Stored data entries
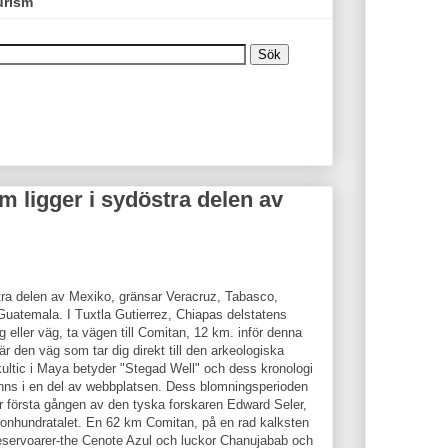
urism
m ligger i sydöstra delen av
tra delen av Mexiko, gränsar Veracruz, Tabasco,
Guatemala. I Tuxtla Gutierrez, Chiapas delstatens
eller väg, ta vägen till Comitan, 12 km. inför denna
r den väg som tar dig direkt till den arkeologiska
ltic i Maya betyder "Stegad Well" och dess kronologi
vinns i en del av webbplatsen. Dess blomningsperioden
r första gången av den tyska forskaren Edward Seler,
rtonhundratalet. En 62 km Comitan, på en rad kalksten
a reservoarer-the Cenote Azul och luckor Chanujabab och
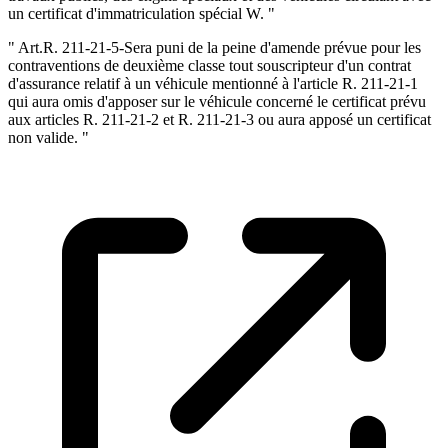
un certificat d'immatriculation spécial W. "
" Art.R. 211-21-5-Sera puni de la peine d'amende prévue pour les
contraventions de deuxième classe tout souscripteur d'un contrat
d'assurance relatif à un véhicule mentionné à l'article R. 211-21-1
qui aura omis d'apposer sur le véhicule concerné le certificat prévu
aux articles R. 211-21-2 et R. 211-21-3 ou aura apposé un certificat
non valide. "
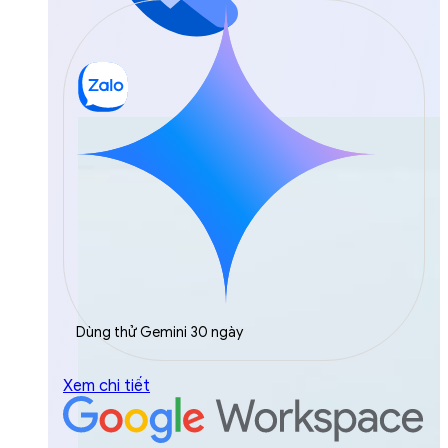
Dùng thử Gemini 30 ngày
Xem chi tiết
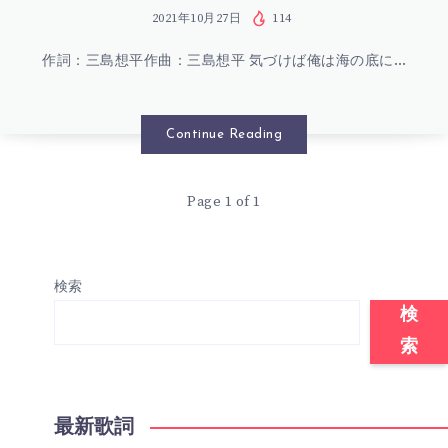
–
2021年10月27日
114
作詞：三島想平作曲：三島想平 気づけば俺は海の底に…
海
底
Continue Reading
歌
Page 1 of 1
詞
(
検索
LYRICS)
検
索
最新歌詞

What the task requires:
In the entries above, find each line that includes the string "certificat" and copy it.

Solution for this problem:
un certificat d'immatriculation spécial W. "
qui aura omis d'apposer sur le véhicule concerné le certificat prévu
aux articles R. 211-21-2 et R. 211-21-3 ou aura apposé un certificat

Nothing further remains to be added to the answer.